═════ EXERCISE INPUTS ═════

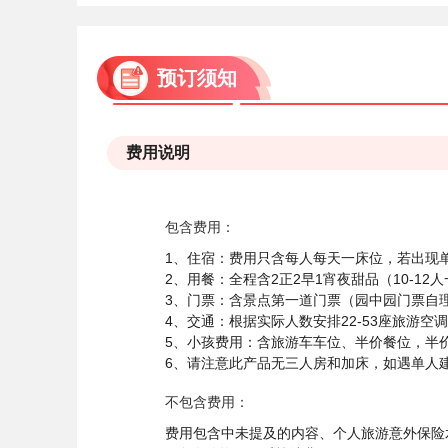
预订须知
费用说明
包含费用：
1、住宿：费用只含每人每天一床位，若出现
2、用餐：全程含2正2早1宵夜甜品（10-1
3、门票：含景点第一道门票（园中园门票自
4、交通：根据实际人数安排22-53座旅游空
5、小孩费用：含旅游车车位、半价餐位，半价
6、请注意此产品无三人房和加床，如遇单人
不包含费用：
费用包含中未提及的内容、个人旅游意外保险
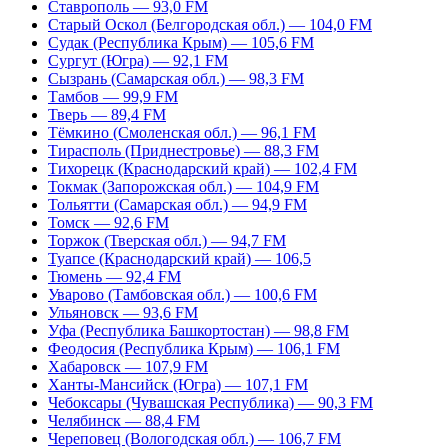
Ставрополь — 93,0 FM
Старый Оскол (Белгородская обл.) — 104,0 FM
Судак (Республика Крым) — 105,6 FM
Сургут (Югра) — 92,1 FM
Сызрань (Самарская обл.) — 98,3 FM
Тамбов — 99,9 FM
Тверь — 89,4 FM
Тёмкино (Смоленская обл.) — 96,1 FM
Тирасполь (Приднестровье) — 88,3 FM
Тихорецк (Краснодарский край) — 102,4 FM
Токмак (Запорожская обл.) — 104,9 FM
Тольятти (Самарская обл.) — 94,9 FM
Томск — 92,6 FM
Торжок (Тверская обл.) — 94,7 FM
Туапсе (Краснодарский край) — 106,5
Тюмень — 92,4 FM
Уварово (Тамбовская обл.) — 100,6 FM
Ульяновск — 93,6 FM
Уфа (Республика Башкортостан) — 98,8 FM
Феодосия (Республика Крым) — 106,1 FM
Хабаровск — 107,9 FM
Ханты-Мансийск (Югра) — 107,1 FM
Чебоксары (Чувашская Республика) — 90,3 FM
Челябинск — 88,4 FM
Череповец (Вологодская обл.) — 106,7 FM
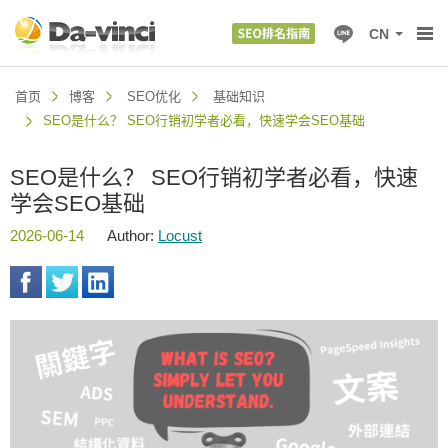
CN
首页
博客
SEO优化
基础知识
SEO是什么？ SEO行销初学者必看，快速学会SEO基础
SEO是什么？ SEO行销初学者必看，快速
学会SEO基础
2026-06-14
Author:
Locust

═════

Nothing except the lines from the one containing "2、用餐：全程含2正2早1宵夜甜品（10-1" through the one containing "Ульяновск — 93,6 FM" should appear in the answer, exactly as above and without pictures.

ANSWER BOX:
2、用餐：全程含2正2早1宵夜甜品（10-1
3、门票：含景点第一道门票（园中园门票自
4、交通：根据实际人数安排22-53座旅游空
5、小孩费用：含旅游车车位、半价餐位，半价
6、请注意此产品无三人房和加床，如遇单人
不包含费用：
费用包含中未提及的内容、个人旅游意外保险
Ставрополь — 93,0 FM
Старый Оскол (Белгородская обл.) — 104,0 FM
Судак (Республика Крым) — 105,6 FM
Сургут (Югра) — 92,1 FM
Сызрань (Самарская обл.) — 98,3 FM
Тамбов — 99,9 FM
Тверь — 89,4 FM
Тёмкино (Смоленская обл.) — 96,1 FM
Тирасполь (Приднестровье) — 88,3 FM
Тихорецк (Краснодарский край) — 102,4 FM
Токмак (Запорожская обл.) — 104,9 FM
Тольятти (Самарская обл.) — 94,9 FM
Томск — 92,6 FM
Торжок (Тверская обл.) — 94,7 FM
Туапсе (Краснодарский край) — 106,5
Тюмень — 92,4 FM
Уварово (Тамбовская обл.) — 100,6 FM
Ульяновск — 93,6 FM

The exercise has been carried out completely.